6. Il ressort des pièces du dossier que M. A... a été condamné le 28 février 2019 par le tribunal correctionnel de Bourg-en-Bresse à quatre ans d'emprisonnement et une peine d'interdiction de séjourner dans l'Ain de cinq ans, où séjournent M. E... et son épouse, Mme D.... Il a été reconnu coupable d'avoir, le 1er janvier 2019, exercé volontairement des violences sur M. E... ayant entraîné une incapacité de travail supérieure à huit jours et avec les circonstances aggravantes d'usage ou menace de plusieurs armes et préméditation, l'état de récidive légal étant par ailleurs constitué. Par un arrêt du 13 juin 2019, la cour d'appel de Lyon, qui a réduit son interdiction de séjourner dans l'Ain à deux ans, a confirmé la culpabilité de M. A... et sa peine de quatre années d'emprisonnement. Il ressort des termes de cet arrêt que l'interdiction de séjourner dans l'Ain est justifié par le ressenti que M. A... nourrit encore à l'égard de M. E..., dont la compagne, Mme D..., est la sœur de son épouse. Cette dernière a quitté en 2014 le domicile conjugal avec ses deux enfants et a alors trouvé refuge chez sa sœur et son beau-frère. Depuis, M. A... s'en est physiquement pris à plusieurs reprises à M. E.... Si M. A... n'a jamais été condamné ni même convoqué pour des faits d'agression ou de violences sur la personne de Mme D... en particulier, il ressort des pièces du dossier que c'est l'ensemble de la famille qui subit des menaces. Mme D... a déclaré en janvier 2019 être harcelée par des courriers émanant de M. A... depuis 2014. Il apparaît que l'administration pénitentiaire a été avertie par M. E... le 19 juin 2019 de ce que M. A... lui adressait ainsi qu'à son épouse des courriers menaçants. L'administration a produit l'un des courriers, adressé à Mme D... en août 2018 qui démontre le ressenti de M. A... à l'égard de M. E... et de son épouse. Dans ces circonstances, la correspondance de M. A... avec Mme D... pouvait être regardée comme susceptible de compromettre gravement le bon ordre et la sécurité au sens de l'article 40 précité. Par suite, et même si l'intéressé faisait l'objet d'une peine privative de liberté et d'une interdiction de paraître dans le département de l'Ain et alors que Mme D... n'a pas déposé plainte contre lui, c'est à tort que, pour annuler la décision litigieuse, le tribunal s'est fondé sur le motif rappelé plus haut.

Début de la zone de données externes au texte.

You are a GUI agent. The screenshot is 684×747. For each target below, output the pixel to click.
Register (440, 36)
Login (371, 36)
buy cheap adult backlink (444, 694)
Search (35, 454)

7. Toutefois, il appartient à la cour administrative d'appel, saisie de l'ensemble du litige par l'effet dévolutif de l'appel, d'examiner les autres moyens soulevés par M. A... devant le tribunal et devant la cour.
Sur les autres moyens :
8. En premier lieu, il ressort des pièces du dossier que M. A... a été informé par écrit, le 3 juillet 2019, par l'administration pénitentiaire, de ce qu'elle envisageait de procéder à une rétention de sa correspondance avec Mme D... et M. E... et qu'il pouvait consulter son dossier et présenter des observations écrites ou orales. Par suite, et alors que cette procédure n'avait pas à être mise en œuvre avant que l'administration pénitentiaire ne saisisse le procureur de la République afin de solliciter son avis sur cette mesure, M. A... n'est pas fondé à soutenir que le principe du contradictoire, ni en tout état de cause, celui de l'équité des débats, auraient été méconnus.

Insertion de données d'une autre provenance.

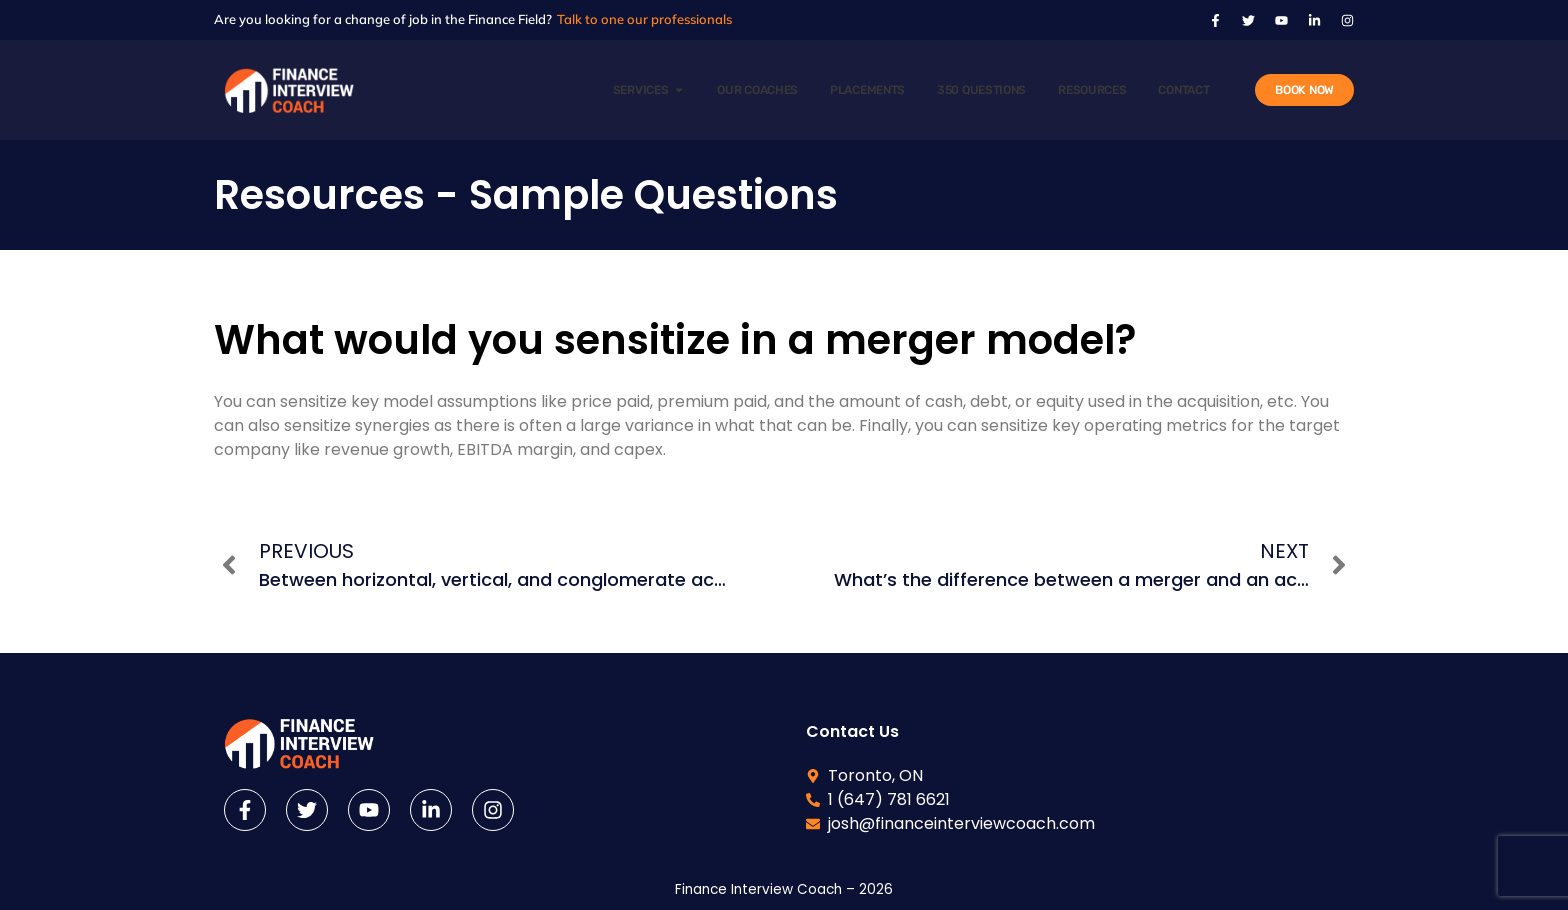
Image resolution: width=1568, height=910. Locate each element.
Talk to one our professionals (644, 19)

9. En deuxième lieu, si M. A... soutient que la décision contestée de retenue de son courrier du 14 août 2019 ne lui a pas été notifiée dans le délai de trois jours prévu par l'article R. 57-8-19 du code de procédure pénale, il apparaît que, de toutes les façons, comme il vient d'être dit, l'administration pénitentiaire l'a informé par écrit le 3 juillet 2019 qu'elle envisageait de retenir sa correspondance avec Mme D... et M. E.... Ce moyen ne peut, dans ces circonstances, qu'être écarté.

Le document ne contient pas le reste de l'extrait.